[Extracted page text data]

※ ※ ※

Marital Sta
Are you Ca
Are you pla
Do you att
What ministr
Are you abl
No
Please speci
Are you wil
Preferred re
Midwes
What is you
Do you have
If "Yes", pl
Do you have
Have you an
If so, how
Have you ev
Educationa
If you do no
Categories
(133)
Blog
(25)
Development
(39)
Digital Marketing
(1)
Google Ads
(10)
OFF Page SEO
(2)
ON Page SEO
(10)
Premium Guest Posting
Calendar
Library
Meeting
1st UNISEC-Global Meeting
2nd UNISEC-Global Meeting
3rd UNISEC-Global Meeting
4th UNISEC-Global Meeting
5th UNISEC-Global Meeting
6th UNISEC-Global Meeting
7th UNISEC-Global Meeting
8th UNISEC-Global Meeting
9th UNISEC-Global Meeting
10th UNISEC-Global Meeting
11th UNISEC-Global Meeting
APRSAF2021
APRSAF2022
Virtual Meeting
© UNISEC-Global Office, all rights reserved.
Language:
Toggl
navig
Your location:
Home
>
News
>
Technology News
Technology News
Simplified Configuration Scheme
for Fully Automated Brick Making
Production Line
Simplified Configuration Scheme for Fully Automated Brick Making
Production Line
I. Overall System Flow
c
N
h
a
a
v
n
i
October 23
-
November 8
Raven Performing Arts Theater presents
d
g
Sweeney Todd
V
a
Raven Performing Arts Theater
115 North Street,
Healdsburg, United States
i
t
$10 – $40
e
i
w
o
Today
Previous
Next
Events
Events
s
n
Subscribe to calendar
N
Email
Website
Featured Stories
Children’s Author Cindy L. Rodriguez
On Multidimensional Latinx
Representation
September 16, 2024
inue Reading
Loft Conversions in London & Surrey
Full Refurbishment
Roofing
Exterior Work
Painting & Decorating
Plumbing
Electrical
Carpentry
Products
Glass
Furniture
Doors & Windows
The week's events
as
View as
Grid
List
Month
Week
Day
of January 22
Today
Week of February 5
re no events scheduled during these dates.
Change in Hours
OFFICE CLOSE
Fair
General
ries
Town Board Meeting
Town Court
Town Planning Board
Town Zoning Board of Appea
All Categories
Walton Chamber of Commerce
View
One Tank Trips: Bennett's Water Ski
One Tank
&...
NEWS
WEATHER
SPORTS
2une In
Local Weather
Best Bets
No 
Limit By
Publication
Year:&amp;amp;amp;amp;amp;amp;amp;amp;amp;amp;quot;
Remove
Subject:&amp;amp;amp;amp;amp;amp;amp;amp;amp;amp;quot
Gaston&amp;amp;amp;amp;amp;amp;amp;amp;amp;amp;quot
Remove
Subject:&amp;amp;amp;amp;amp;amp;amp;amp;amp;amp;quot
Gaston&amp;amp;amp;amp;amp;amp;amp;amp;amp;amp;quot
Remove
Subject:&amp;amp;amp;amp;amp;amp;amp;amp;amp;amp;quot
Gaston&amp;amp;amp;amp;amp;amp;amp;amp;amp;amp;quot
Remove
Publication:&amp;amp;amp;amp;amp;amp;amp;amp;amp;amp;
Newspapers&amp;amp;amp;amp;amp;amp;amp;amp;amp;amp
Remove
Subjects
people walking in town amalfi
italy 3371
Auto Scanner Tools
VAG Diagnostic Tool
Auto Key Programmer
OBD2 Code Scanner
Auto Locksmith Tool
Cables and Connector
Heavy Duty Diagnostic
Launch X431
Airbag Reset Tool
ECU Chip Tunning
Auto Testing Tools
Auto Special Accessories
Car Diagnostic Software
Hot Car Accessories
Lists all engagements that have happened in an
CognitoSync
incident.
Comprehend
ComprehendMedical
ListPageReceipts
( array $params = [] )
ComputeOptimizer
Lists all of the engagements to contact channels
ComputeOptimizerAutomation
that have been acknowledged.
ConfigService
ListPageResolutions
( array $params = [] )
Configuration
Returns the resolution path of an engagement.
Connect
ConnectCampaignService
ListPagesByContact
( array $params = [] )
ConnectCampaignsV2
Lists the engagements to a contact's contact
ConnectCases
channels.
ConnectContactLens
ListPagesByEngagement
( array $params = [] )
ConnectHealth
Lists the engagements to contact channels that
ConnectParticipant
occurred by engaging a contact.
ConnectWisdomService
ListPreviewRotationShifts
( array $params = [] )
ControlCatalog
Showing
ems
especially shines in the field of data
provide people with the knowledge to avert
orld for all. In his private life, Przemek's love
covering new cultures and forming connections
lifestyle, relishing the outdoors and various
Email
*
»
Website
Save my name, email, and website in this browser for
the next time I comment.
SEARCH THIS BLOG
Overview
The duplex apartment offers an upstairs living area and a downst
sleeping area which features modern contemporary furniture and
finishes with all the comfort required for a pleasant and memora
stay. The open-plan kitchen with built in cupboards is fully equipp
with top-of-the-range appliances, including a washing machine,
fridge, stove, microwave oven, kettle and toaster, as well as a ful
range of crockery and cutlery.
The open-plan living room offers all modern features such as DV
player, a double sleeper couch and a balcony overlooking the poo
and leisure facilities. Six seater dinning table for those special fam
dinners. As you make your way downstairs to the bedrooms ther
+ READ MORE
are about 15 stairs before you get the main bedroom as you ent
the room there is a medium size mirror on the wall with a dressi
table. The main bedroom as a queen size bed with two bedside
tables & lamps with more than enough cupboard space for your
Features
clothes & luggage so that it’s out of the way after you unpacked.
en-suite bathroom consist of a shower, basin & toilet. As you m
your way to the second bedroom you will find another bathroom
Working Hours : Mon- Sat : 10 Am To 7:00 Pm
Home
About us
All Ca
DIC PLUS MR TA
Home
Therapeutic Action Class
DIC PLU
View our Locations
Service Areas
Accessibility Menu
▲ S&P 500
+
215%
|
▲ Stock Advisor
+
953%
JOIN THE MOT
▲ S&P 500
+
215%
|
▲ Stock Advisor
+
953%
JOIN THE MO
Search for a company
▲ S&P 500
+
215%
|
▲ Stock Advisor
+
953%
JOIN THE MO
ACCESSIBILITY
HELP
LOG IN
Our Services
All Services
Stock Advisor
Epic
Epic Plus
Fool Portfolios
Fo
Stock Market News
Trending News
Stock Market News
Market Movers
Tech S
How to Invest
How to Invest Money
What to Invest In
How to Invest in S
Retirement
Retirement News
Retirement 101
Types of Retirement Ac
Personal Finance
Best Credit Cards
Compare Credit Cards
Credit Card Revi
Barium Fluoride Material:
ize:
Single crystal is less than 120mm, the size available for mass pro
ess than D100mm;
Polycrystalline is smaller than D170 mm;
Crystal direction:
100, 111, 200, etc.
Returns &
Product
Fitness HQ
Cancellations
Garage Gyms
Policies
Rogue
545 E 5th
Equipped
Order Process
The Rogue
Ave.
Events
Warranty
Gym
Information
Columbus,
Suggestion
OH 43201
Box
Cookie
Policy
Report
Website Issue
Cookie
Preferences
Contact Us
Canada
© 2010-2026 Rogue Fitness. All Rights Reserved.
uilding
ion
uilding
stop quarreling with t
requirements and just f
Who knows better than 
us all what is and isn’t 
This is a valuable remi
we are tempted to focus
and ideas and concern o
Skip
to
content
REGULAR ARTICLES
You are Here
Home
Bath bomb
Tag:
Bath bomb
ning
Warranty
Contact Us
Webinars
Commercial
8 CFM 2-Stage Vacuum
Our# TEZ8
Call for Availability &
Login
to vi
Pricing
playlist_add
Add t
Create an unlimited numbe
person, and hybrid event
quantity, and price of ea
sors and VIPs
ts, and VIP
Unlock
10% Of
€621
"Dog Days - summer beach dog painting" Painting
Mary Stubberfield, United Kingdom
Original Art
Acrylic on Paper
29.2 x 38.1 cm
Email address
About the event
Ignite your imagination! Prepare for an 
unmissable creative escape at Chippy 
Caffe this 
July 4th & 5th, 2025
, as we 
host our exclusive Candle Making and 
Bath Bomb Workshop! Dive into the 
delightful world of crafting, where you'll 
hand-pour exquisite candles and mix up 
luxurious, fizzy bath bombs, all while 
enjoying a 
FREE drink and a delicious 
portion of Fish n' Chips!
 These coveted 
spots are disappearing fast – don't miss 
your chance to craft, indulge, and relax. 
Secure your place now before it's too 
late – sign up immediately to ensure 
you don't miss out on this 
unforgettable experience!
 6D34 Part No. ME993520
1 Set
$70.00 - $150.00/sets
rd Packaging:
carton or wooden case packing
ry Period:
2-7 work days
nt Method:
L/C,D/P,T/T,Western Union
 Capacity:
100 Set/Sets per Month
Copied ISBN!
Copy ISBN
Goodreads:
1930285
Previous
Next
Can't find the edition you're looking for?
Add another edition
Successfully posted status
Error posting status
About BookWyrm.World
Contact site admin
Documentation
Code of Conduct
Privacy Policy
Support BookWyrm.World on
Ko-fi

※ ※ ※

*Problem to work on:* Only the lines above that hold "Automated" are wanted. Show every one of them.

*Response for this exercise:*
for Fully Automated Brick Making
Simplified Configuration Scheme for Fully Automated Brick Making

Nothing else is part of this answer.